Mariko, entendez par là Maria Nikolaevna Karim, a développé une nouvelle manière de jouer avec la lumière et de poser le pinceau sur sa toile, pour l’exposition « Les peuples de la mer », actuellement visible à la Galerie Hélène de Senneville à Pointe-aux-Canonniers. De grands formats développent pour la plupart ces miroitements et effets de transparences que seul le jeu du soleil avec l’eau et les phosphorescences sous-marines permettent. Si cette artiste originaire de Sibérie ne pratique pas la plongée, elle a livré son imagination aux atmosphères des fonds et des rives mauriciennes, avec une touchante sensibilité.

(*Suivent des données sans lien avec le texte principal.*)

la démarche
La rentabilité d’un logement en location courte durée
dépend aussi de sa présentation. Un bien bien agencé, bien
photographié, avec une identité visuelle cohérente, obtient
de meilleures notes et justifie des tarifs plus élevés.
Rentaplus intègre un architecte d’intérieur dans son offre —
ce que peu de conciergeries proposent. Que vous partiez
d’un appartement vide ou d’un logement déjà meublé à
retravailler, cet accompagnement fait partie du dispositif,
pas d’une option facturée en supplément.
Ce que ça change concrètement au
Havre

Mariko fait partie des heureuses élues qui ont suivi pendant six ans la formation de l’école des Beaux-Arts de Moscou. Originaire de Sibérie, elle avait d’ailleurs déjà une formation artistique et une pratique développées à Yakutsk, pour ce qu’elle a considéré très tôt comme une vocation. Aussi a-t-elle vécu au coeur du monde artistique moscovite en pleine perestroïka, ce mot que nous avons déjà presque oublié, mais qui a profondément bouleversé les vies et le regard sur le monde des habitants de ces pays. De toute façon, le destin allait l’en éloigner puisqu’à Moscou, elle allait aussi rencontrer son futur époux mauricien.

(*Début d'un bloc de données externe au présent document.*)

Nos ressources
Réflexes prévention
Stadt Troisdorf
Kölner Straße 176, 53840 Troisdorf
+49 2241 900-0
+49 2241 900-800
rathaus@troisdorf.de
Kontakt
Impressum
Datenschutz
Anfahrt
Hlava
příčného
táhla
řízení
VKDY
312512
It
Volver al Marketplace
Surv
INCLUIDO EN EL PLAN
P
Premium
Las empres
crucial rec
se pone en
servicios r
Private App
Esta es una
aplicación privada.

Depuis vingt ans, Mariko nous a habitués à la représentation d’un monde tropical fait de couleurs denses, aux formes douces et lissées, dans lequel les personnages s’affairent dans une sympathique frénésie. Beaucoup de portraits, des scènes villageoises, des compositions à la diable, d’autres extrêmement ordonnancées, des parentés avec certaines formes de peinture haïtienne, avec Gauguin ou le Douanier Rousseau peuvent être établies. Mariko a recréé une île Maurice où les humains et les fleurs se côtoient dans une sereine tranquillité, nourris par la densité végétale et un mode de vie qui ressemble au bonheur. Les humains s’épanouissent dans cet univers qui relève d’une île Maurice possible à certains égards, mais tendrement rêvée, hélas.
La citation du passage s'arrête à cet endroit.